The history of Canada's federal language regime is rich and constantly evolving. While much progress has already been made over the past decades, I believe that Canada still has some way to go before it can fully realize the promise of Canadian linguistic duality.
Before adopting its own language policy, Canada studied the examples of other countries extensively. During the 1960s, Canada's Royal Commission on Bilingualism and Biculturalism looked at South Africa's individualist approach, whereby citizens could use both official languages at the time, English and Afrikaans, throughout the country. The Commission also studied the territorial approach taken by Switzerland and Belgium.
Lastly, it looked at the Finnish compromise: a mix of bilingual and unilingual regions, with central services provided in both languages. Finland was an example of compromise between the individualist and territorial approaches—Helsinki, the capital, is bilingual—and the country has bilingual regions, unilingual Finnish-speaking regions and a unilingual Swedish-speaking region. Canada is too large for a singular, individualist approach, but there are too many minority-language communities to permit a purely territorial approach.
For me, the lesson is that it is useful to look at what other countries do, but in each case, it's essential to draw from other countries' experiences and adapt them to our own context. Even the recommendations of the report published by the Royal Commission on Bilingualism and Biculturalism, which was launched 50 years ago this year, were adapted by governments through different legislative approaches—and not all of those recommendations were accepted. But some of the key recommendations are now in the Official Languages Act, and then key elements of the Act were enshrined in our Charter of Rights and Freedoms.
Canada's multiculturalism policy also originates from the recommendations of the B&B report. Canada's multiculturalism and language policies both stem from our belief that all citizens are equal, ensuring that they can retain their identities, take pride in their ancestry and have a sense of belonging.

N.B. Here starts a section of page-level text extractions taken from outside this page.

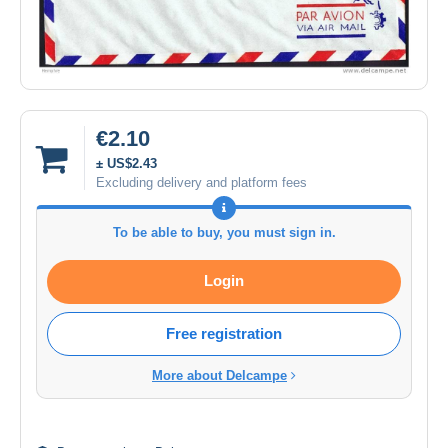
€2.10
± US$2.43
Excluding delivery and platform fees
To be able to buy, you must sign in.
Login
Free registration
More about Delcampe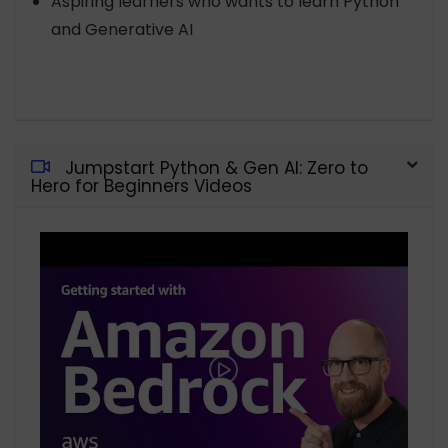
Aspiring learners who wants to learn Python
and Generative AI
Jumpstart Python & Gen AI: Zero to
Hero for Beginners Videos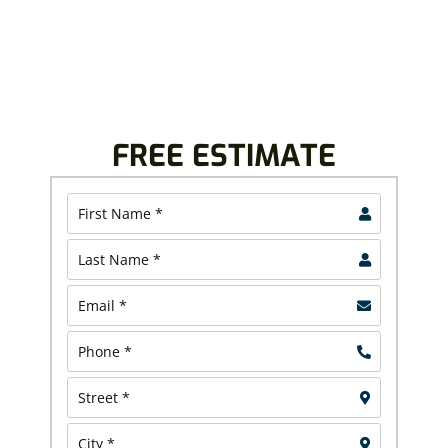
Contact us today and discover why North Canton and
North Olmsted homeowners and business owners
continue to trust us.
FREE ESTIMATE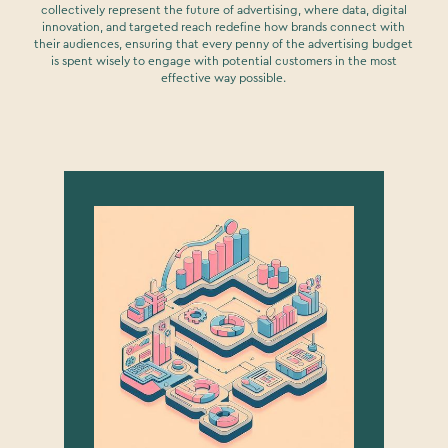
collectively represent the future of advertising, where data, digital
innovation, and targeted reach redefine how brands connect with
their audiences, ensuring that every penny of the advertising budget
is spent wisely to engage with potential customers in the most
effective way possible.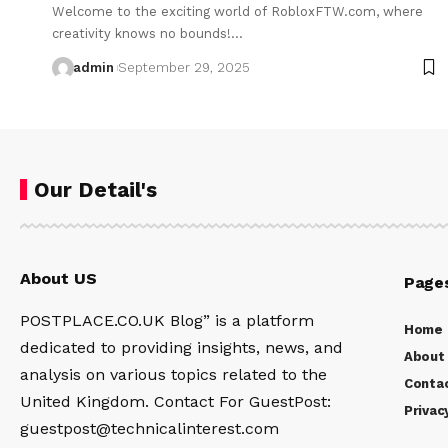
Welcome to the exciting world of RobloxFTW.com, where
creativity knows no bounds!…
admin
September 29, 2025
Our Detail's
About US
Page
POSTPLACE.CO.UK Blog” is a platform
Home
dedicated to providing insights, news, and
About
analysis on various topics related to the
Conta
United Kingdom. Contact For GuestPost:
Privac
guestpost@technicalinterest.com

Several of the recommendations now seem self-evident: that discrimination on the basis of race, creed, nationality or place of origin be prohibited; that the same conditions for citizenship and for the right to vote and to stand for public office be accorded to all immigrants, with no regard to their country of origin; that the teaching of languages other than English and French be incorporated as options in elementary school where there is sufficient demand; and that special instruction in the appropriate official language be provided for children who have an inadequate knowledge of that language when they enter the public school system. Others were more controversial, such as the designation of bilingual districts and the creation of a national capital district—neither of which were implemented.
Let me now discuss the structure of Canada's language regime.
Canada has lived for 250 years under both a bilingual and bijural regime. Although the Official Languages Act is celebrating its 43rd anniversary, the regime itself is much older.
In 1867, this status was enshrined in the Constitution under section 133 of the British North America Act, which meant that all federal laws had to be written in both languages.
However, this legal bilingualism remained quite abstract and theoretical until the Quebec nationalist movement came to life in full force at the beginning of the 1960s.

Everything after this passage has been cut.